Du côté de la réalisation, Takimoto a pris le parti d'offrir un rendu sobre particulièrement efficace. On reste séduit par les plans tragiques où les personnages atteints par l'ikigami tombent dans le désespoir ou dans les larmes, à l'image du passage très poignant où la mère de Tsubasa apprend la terrible nouvelle de la future mort de son fils. Mais malheureusement, on n'évite pas de nombreuses scènes faisant beaucoup trop dans le pathos, tout comme dans le manga, à l'image de la chanson finale de Tsubasa, qui a un petit goût de too much. La sobriété générale de l'ensemble reste néanmoins fort bien servie par une mise en scène dépourvue d'artifices, simple, peut-être d'ailleurs un peu trop puisque certaines scènes se basent sur des plans revenant trop souvent ou étant simplement mal choisis. De plus, régulièrement, la caméra semble effectuer parfois des petits mouvements qui laisseraient plus penser à une réalisation amatrice qu'autre chose. Du côté des acteurs, Shota Matsuda incarne à merveille un Fujimoto globalement inexpressif et plus proche de l'anti-héros que du héros. Les autres acteurs sont globalement bons, malgré une petite tendance de certains d'entre eux à surjouer. Enfin, les musiques savent se faire présentes ou discrètes quand il le faut, et contribuent grandement à l'ambiance.

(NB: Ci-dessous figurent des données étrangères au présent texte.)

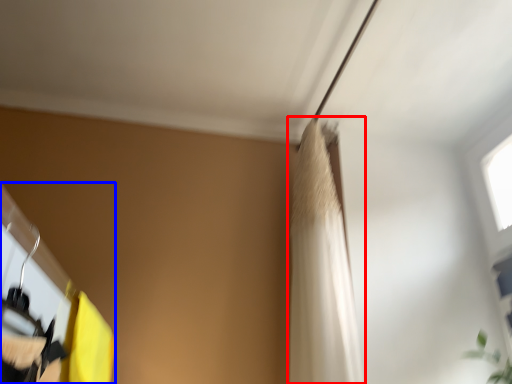 Question: Which object appears closest to the camera in this image, shower curtain (highlighted by a red box) or closet (highlighted by a blue box)?

Choices:
 (A) shower curtain
 (B) closet

Answer: (B)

En somme, cette version cinématographique s'avère être de bonne facture, la volonté de bien faire du réalisateur et des acteur étant bel et bien là. Le film se suit sans problème, mais il est toutefois dommage qu'il n'y ait pas eu une prise de libertés plus importante par rapport au manga. Le réalisateur se contente finalement de porter à l'écran deux tomes de la version papier sans tenter de réellement apporter son emprunte à l'oeuvre. On aurait tout simplement aimé un projet possédant un peu plus de personnalité.

Du côté de l'édition, Kazé Manga s'en sort bien. Image et son sont de bonnes qualités, et la présence d'un doublage français est une excellente initiative, bien que celui-ci soit beaucoup moins convaincant que la version original, qui dégage beaucoup plus d'émotion. Du côté des bonus, on a droit à des vidéos assez intéressantes sur l'univers d'Ikigami ou encore sur les lieux du tournage, mais également à un épais livret renfermant des informations sur les acteurs, le réalisateur et les étapes du tournage, ainsi que les premières pages du manga de Motorou Mase.